Vers la fin des années 1870, alors que le mot « cowboy » commençait à peine à se répandre, les Rustlers firent leur apparition en mettant sur pied un réseau de vol de bétail et de chevaux. En peu de temps, le phénomène se déplaça dans le sud de l’Arizona où ces bandits se faisaient eux-mêmes appeler Cowboys, avec un « c » majuscule. En plus de se spécialiser dans ces deux derniers domaines, ils ajoutèrent aussi à leur passe-temps l’attaque de diligence et le meurtre. En 1881, certaines rumeurs estimaient leur nombre jusqu’à 200. Leur existence est prouvée dans les archives et à certains endroits les autorités tentent d’identifier certains des membres de cette organisation criminelle toute américaine, formée bien avant la mafia italienne. Impossible de tous les identifier, mais on se souvient de plusieurs d’entre eux comme les frères Clanton et McLaury, Curly Bill Brocius et Johnny Ringo. Tous sont encore reconnus comme des acteurs importants de la saga historique de Tombstone, en Arizona.

John Selman en aurait également fait partie, traversant avec sa bande le Comté de Lincoln, au Nouveau-Mexique, au cours de l’été de 1878.  Pour leur part, ils ajoutèrent le viol à leur longue liste de méfaits. Difficile de mesurer leur impact criminelle, mais l’existence des Cowboys aurait été si marquante que durant plusieurs années le terme cow-boy fut synonyme de criminalité. Graduellement, l’aspect négatif rattaché au mot s’estompa, en partie grâce aux spectacles de Buffalo Bill Cody, dont l’intention était de montrer aux citadins du monde entier les divers métiers pratiqués dans l’Ouest américain.
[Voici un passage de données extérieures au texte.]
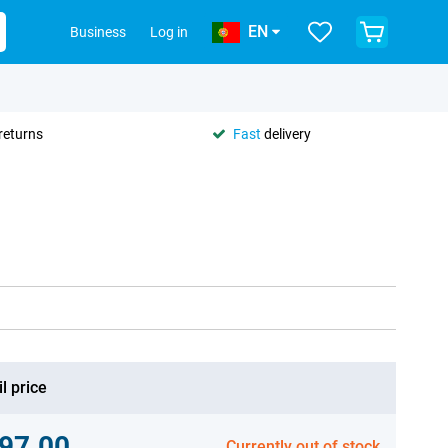
EN
Business
Log in
returns
Fast
delivery
l price
97.00
Currently out of stock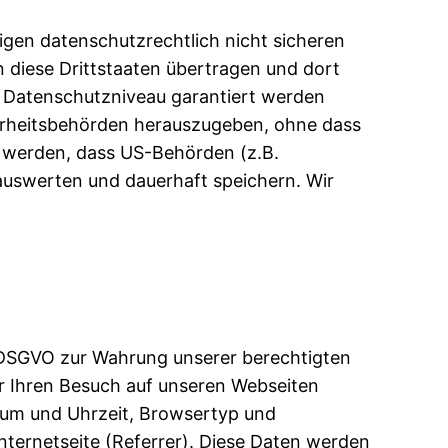
gen datenschutzrechtlich nicht sicheren
 diese Drittstaaten übertragen und dort
es Datenschutzniveau garantiert werden
erheitsbehörden herauszugeben, ohne dass
n werden, dass US-Behörden (z.B.
uswerten und dauerhaft speichern. Wir
 f DSGVO zur Wahrung unserer berechtigten
er Ihren Besuch auf unseren Webseiten
atum und Uhrzeit, Browsertyp und
ternetseite (Referrer). Diese Daten werden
Malheureusement, tous ce qui avait fait du cow-boy ce qu’il était s’estompa lui aussi rapidement. L’apparition du barbelé, l’évolution rapide du réseau ferroviaire et de nombreux autres facteurs firent en sorte que les cow-boys redevinrent ce qu’ils étaient : c’est-à-dire des ouvriers agricoles confinés sur des ranchs. Le phénomène dura donc à peine plus d’une génération, se diluant ensuite en divers courants. La différence entre les deux mots est peut-être subtile, mais elle est bien réelle! L’une traduisant une bande de criminels depuis longtemps disparue, tandis que la dernière désigne un métier qui, lui aussi, semble avoir disparu, ou du moins qui se pratique bien loin des méthodes originelles qui l’ont rendu si légendaire.